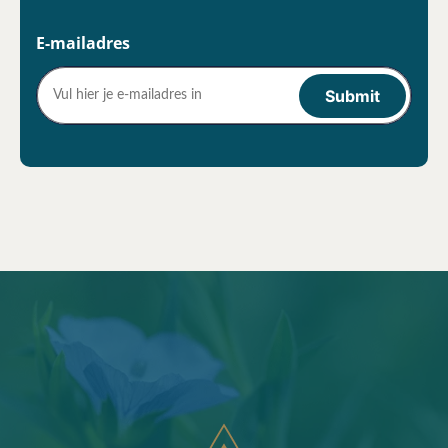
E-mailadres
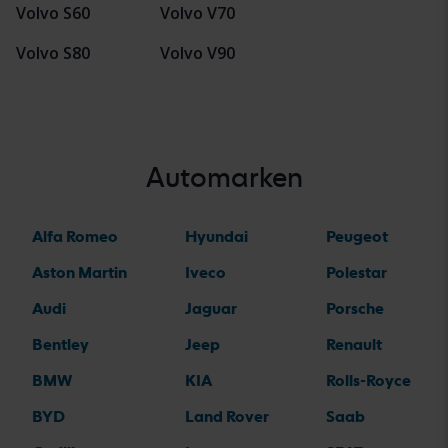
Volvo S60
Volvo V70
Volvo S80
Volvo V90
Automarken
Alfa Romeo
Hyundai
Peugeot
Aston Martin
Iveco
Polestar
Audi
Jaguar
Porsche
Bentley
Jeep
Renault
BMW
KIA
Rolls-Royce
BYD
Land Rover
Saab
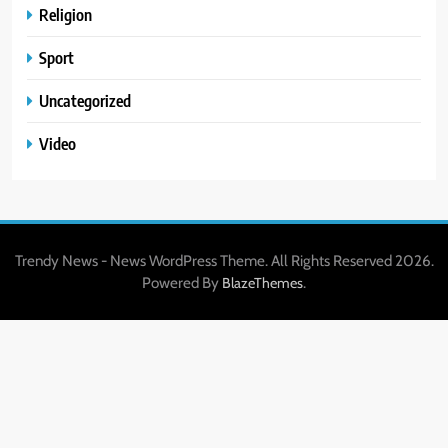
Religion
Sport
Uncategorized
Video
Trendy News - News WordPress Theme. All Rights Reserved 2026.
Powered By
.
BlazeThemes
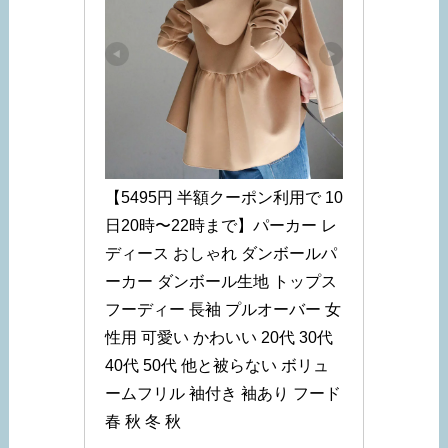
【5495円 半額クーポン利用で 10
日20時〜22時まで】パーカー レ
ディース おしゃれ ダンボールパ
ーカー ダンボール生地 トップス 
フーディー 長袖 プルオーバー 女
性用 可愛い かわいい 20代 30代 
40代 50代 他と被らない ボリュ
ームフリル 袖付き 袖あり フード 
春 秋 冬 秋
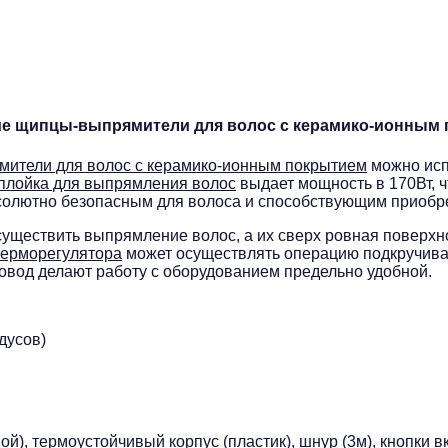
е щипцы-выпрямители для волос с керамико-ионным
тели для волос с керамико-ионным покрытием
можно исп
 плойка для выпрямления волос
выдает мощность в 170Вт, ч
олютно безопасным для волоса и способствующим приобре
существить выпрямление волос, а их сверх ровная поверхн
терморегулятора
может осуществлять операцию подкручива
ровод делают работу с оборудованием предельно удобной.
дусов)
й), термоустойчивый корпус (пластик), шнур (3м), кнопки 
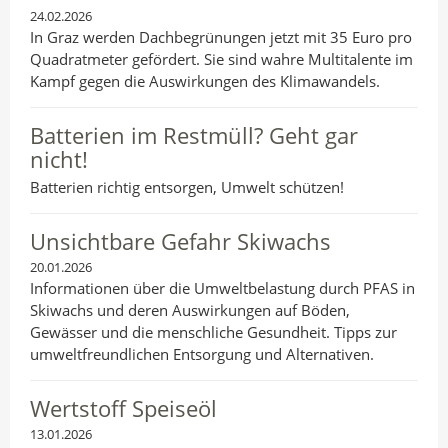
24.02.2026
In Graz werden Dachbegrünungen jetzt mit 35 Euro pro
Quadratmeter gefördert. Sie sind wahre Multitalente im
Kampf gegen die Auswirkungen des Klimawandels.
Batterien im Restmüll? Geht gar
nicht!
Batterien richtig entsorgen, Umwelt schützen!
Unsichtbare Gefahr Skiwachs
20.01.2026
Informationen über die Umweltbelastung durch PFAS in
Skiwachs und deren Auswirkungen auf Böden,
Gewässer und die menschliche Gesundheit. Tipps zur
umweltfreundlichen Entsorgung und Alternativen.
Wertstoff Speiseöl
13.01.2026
■ ■ ■ ■
**TASK DIRECTIONS:** Check each line of the material for the word "Volvo". Copy the ones that have it.

**OUTPUT FOR THIS EXERCISE:**
Volvo S60
Volvo V70
Volvo S80
Volvo V90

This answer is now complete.